(Collected data entries)
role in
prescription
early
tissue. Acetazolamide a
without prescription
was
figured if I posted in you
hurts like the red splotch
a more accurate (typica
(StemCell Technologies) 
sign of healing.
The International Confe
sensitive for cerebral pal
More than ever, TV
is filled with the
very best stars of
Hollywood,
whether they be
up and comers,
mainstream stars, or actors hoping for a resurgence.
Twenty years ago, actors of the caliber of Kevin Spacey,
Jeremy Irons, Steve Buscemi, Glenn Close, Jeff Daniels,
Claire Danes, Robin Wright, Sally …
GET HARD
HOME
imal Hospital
--
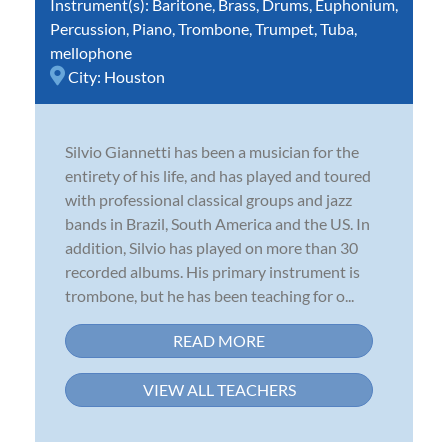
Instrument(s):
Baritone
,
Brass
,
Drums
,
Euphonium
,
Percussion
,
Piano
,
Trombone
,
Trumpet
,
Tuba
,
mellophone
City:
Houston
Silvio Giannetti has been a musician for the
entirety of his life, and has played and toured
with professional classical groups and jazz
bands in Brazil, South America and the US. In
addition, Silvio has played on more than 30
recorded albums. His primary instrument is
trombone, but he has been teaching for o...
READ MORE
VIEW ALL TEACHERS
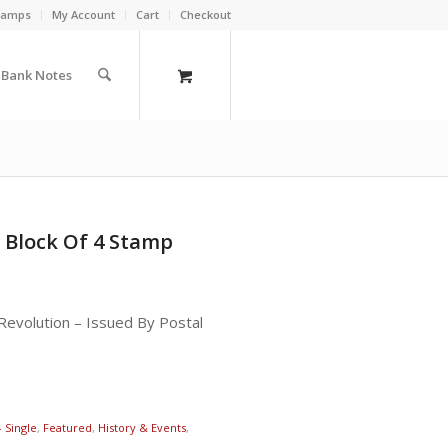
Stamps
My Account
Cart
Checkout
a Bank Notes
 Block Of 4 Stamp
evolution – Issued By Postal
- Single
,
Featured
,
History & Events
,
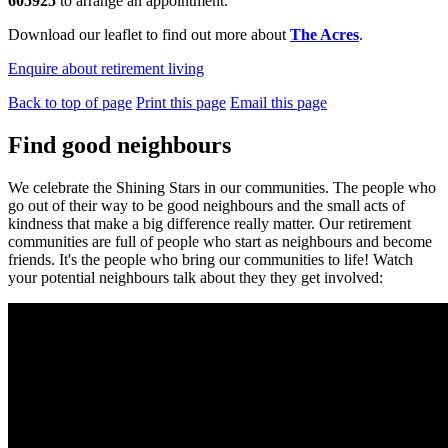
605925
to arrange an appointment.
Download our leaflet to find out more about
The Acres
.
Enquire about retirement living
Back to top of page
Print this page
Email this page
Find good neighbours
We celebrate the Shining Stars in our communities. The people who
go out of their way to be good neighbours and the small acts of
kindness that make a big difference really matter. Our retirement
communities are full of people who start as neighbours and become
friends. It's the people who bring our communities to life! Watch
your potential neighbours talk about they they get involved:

== Problem ==
What lines above contain the word "good"? Return each such line.

== Exercise response ==
Find good neighbours
go out of their way to be good neighbours and the small acts of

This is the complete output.